At PlayPenn, hard work of making theater – Paul Meshejian

Paul Meshejian is artistic director of PlayPenn, a new-play
development organization that is seeing all six of its projects get
full-fledged productions.

Posted on Thu, Jan. 29, 2009

At PlayPenn, hard work of making theater

By Wendy Rosenfield The Rant

For The Inquirer

Paul Meshejian doesn’t care for "a bourgeois middle-class theater."
He’s not interested in "another production of a Shakespeare play." And
he doesn’t think "people who spend the kind of money it takes to get
into the door of the theater want to see what they see on television,
or what they already know."

So when he decided four years ago to create PlayPenn – a new-play
development organization that would help birth the kind of work he did
want to see – he believed theatergoers would be interested too.

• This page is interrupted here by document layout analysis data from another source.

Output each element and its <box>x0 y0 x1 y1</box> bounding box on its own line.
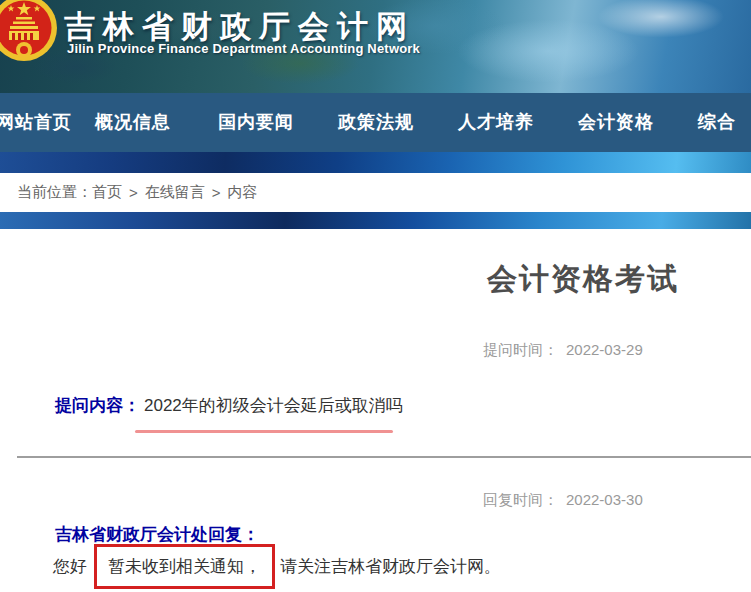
banner-strip-2 <box>0 212 751 229</box>
reply-time-value: 2022-03-30 <box>566 491 643 508</box>
site-banner: 吉林省财政厅会计网 Jilin Province Finance Departm… <box>0 0 751 93</box>
reply-greeting: 您好 <box>53 555 87 578</box>
red-box-annotation: 暂未收到相关通知， <box>94 544 275 589</box>
reply-rest: 请关注吉林省财政厅会计网。 <box>280 555 501 578</box>
reply-text-row: 您好 暂未收到相关通知， 请关注吉林省财政厅会计网。 <box>53 544 501 588</box>
breadcrumb-current: 内容 <box>228 183 258 202</box>
section-divider <box>17 456 751 458</box>
question-label: 提问内容： <box>55 396 140 415</box>
banner-strip <box>0 152 751 173</box>
breadcrumb-separator: > <box>212 184 221 201</box>
national-emblem-icon <box>0 0 58 62</box>
site-subtitle: Jilin Province Finance Department Accoun… <box>67 41 420 56</box>
question-row: 提问内容：2022年的初级会计会延后或取消吗 <box>55 394 403 417</box>
question-time-label: 提问时间： <box>483 341 558 358</box>
breadcrumb-home-link[interactable]: 首页 <box>92 183 122 202</box>
main-nav: 网站首页 概况信息 国内要闻 政策法规 人才培养 会计资格 综合 <box>0 93 751 152</box>
nav-item-home[interactable]: 网站首页 <box>0 93 72 152</box>
nav-item-talent[interactable]: 人才培养 <box>458 93 534 152</box>
breadcrumb-messages-link[interactable]: 在线留言 <box>145 183 205 202</box>
question-time: 提问时间：2022-03-29 <box>483 341 643 360</box>
breadcrumb: 当前位置： 首页 > 在线留言 > 内容 <box>0 173 751 212</box>
nav-item-comprehensive[interactable]: 综合 <box>698 93 736 152</box>
question-time-value: 2022-03-29 <box>566 341 643 358</box>
breadcrumb-separator: > <box>129 184 138 201</box>
nav-item-accounting-qualification[interactable]: 会计资格 <box>578 93 654 152</box>
page-title: 会计资格考试 <box>487 259 679 300</box>
question-text: 2022年的初级会计会延后或取消吗 <box>144 396 403 415</box>
reply-time: 回复时间：2022-03-30 <box>483 491 643 510</box>
red-underline-annotation <box>135 430 393 433</box>
nav-item-policies[interactable]: 政策法规 <box>338 93 414 152</box>
reply-time-label: 回复时间： <box>483 491 558 508</box>
nav-item-domestic-news[interactable]: 国内要闻 <box>218 93 294 152</box>
nav-item-overview[interactable]: 概况信息 <box>95 93 171 152</box>
page: 吉林省财政厅会计网 Jilin Province Finance Departm… <box>0 0 751 592</box>
breadcrumb-label: 当前位置： <box>17 183 92 202</box>
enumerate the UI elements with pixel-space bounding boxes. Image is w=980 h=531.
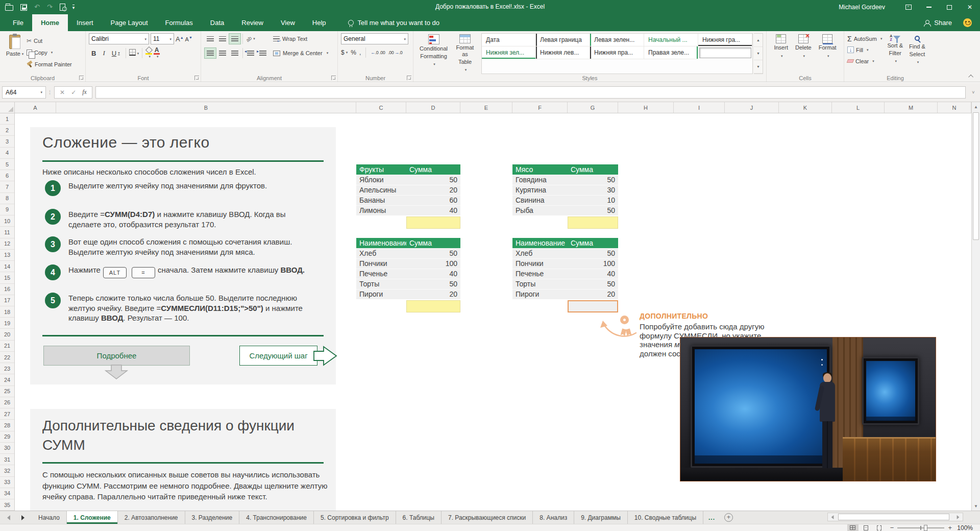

This season, Meshejian is one proud papa. Despite an economic climate
that saw many houses jettison new work in favor of more familiar
projects, all six plays developed at PlayPenn’s two-week-long 2007
conference are scheduled to receive full-fledged productions at
theaters around the country.

In fact, three of them are premiering or have already opened this
month on local stages – Aaron Posner’s My Name Is Asher Lev is running
at the Arden, Andrew Case’s opened last night at InterAct, and Russell
Davis’ The Day of the Picnic premieres tomorrow at People’s Light and
Theatre Company in Malvern.

Meshejian, 59, grew up in Philadelphia’s Overbrook section. A director
and actor, he has been a People’s Light company member for two
decades. But it was the years he spent in the Twin Cities in the ’80s
that woke him up to the positive impact a supportive theater-producing
community can have on the national theater scene, and on a city’s
reputation as a theater hub.

Minneapolis’ Playwrights’ Center, which launched the careers of such
playwrights as Steven Dietz, Lee Blessing and Jeffrey Hatcher, started
out in 1971 "as just a place to get together," he says, "but blossomed
into something more substantial. All the actors and directors in town
were involved."

Meshejian says that as he began to pull back from his Philadelphia
acting career and "settle into middle age," he wondered how he might
"leave something lasting with the profession that’s been fairly good
to me."

Led by his passion for challenging new work and a desire to unite
local theater artists, he held discussions with area artistic
directors and colleagues from around the country. The result, in 2005,
was the birth of the PlayPenn program. As its artistic director,
Meshejian wanted to fix some of the flaws he saw in the workshopping
process, in which scripts are written and rewritten, and playwrights
are "blind-dated" with a cast and director for a final public
reading. (He heard repeatedly that "there’s nothing worse than showing
up at one of these things and having the play cast improperly, nothing
worse than having the wrong actor in the lead role.")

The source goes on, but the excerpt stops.